This Is MS Multiple Sclerosis Knowledge & Support Community

Hi. I'm new to the forum, but have been reading posts for a while.

I began taking Aubagio 14mg yesterday. It was a LONG day. Problems: nausea, dizzyness, runny nose, aches like the flu, headache, chills, etc. It seemed the side effects were a lot like Avonex, but not as severe. This morning I feel relatively normal, but will take my second dose in about 30 minutes.

I tried injections with Avonex and Copaxone, but had huge injection site problems with both, so after a long discussion with my doctor, I agreed to try Aubagio.

Is there anyone out there also taking Aubagio? I would love some feedback from you!

Any thoughts out there on Aubagio?

Thanks!

Welcome to ThisIsMS. Thanks for sharing your experience with Aubagio. Regarding the side effects, have you compared your experience with those described in the Prescribing Information pamphlet? http://products.sanofi.us/aubagio/aubagio.pdf

NHE

Yes, and my side effects are comparable to those listed in the medication pamphlet. Just wondered if anyone else had any information to share.

Day 2: A little better. Not quite so dizzy, no nausea, still had a headache, but my nose did quit running and the aches weren't so bad.

Day 3: So far today, still have a headache, no nausea, a little dizzier tody...feel a little "out there"....and my feet are swelling and tingling a little. Not sure if that's the aubagio of not. Feel somewhat achy today, but no more than yesterday....hopefully, I'm seeing a light at the end of the tunnel!

Thanks for welcoming to ThisIsMS....
:~)

I started with the TOWER study in 2010. I had no clue (and still don't) whether I was receiving the placebo or one of the two study doses. I never felt nauseous or felt I had any of the other related side effects that I could blame the drug. When teriflunomide/Aubagio TOWER study went open label in February 2012 I have continued with it. I felt no differences after the transition. I just take it in the morning when I get up and forget about it for the day. When I was on Rebif I was absolutely miserable the day after I had the injections and all that went away with the teriflunomide/Aubagio.

I had an MRI last November (2011) and my doc wanted to pull me out of the trial then, which indicated to me that I might have been on the placebo when I started but I'm truly guessing. However, since the study was due to go open label in February (and everyone would be getting the same active dose then regardless) I told her I didn't want to be pulled yet and she agreed. I just had another MRI last week and I'll be seeing her in another two weeks so maybe she'll be able to tell if there have been any improvements over last year's MRI or see if we need to look at other options. (The approval on BG-12 has been delayed until sometime next year ).

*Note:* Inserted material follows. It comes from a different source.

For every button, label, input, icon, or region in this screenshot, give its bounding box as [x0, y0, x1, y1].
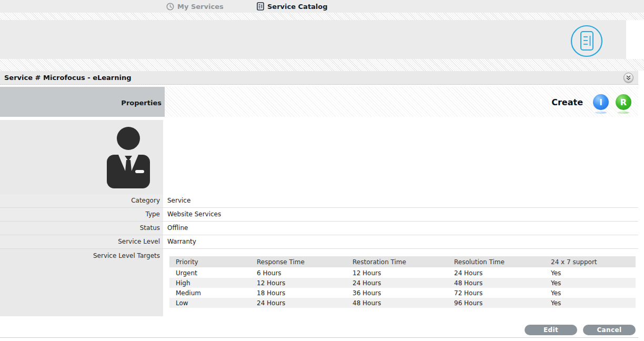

I asked my trial coordinator what is going to happen to the extended TOWER study now that Aubagio has been approved by the FDA and she hasn't been told exactly what's going to happen either except that they may continue it until the last person who entered the original TOWER study had completed their initial trial period which would extend it until sometime next year.

Anyway, that's been my experience with Aubagio/teriflunomide and I wish everyone the best of luck with it. It beats the injections by miles!

Have a GREAT day!

Thanks CeAire for the information. Do you happen to know much if anything about the liver problems associated with aubagio?

I saw that could be one of the side effects but apparently so far while in the trial they have made no mention to me of any elevated levels of anything affecting the liver. I'm still going for monthly blood tests so I'm sure they are monitoring it. All these drugs can affect something adversely at some point and I'm sure a lot depends on the individual. I'd just make sure down the road to remind my neuro to order regular tests now and then to ensure the drug isn't doing more harm than good.

Have a GREAT day!

Hey sdf75 - good luck with it, i hope the side effects lessen quickly for you my neuro called me today and told me she's put me on the list to start aubagio treatment. i'm on avonex currently, and have huge side effects and really hate self injecting so i'm excited about the possibility of trying something else.
i know it's horribly vain, but the possibility of hair thinning scares me. has anyone experienced this?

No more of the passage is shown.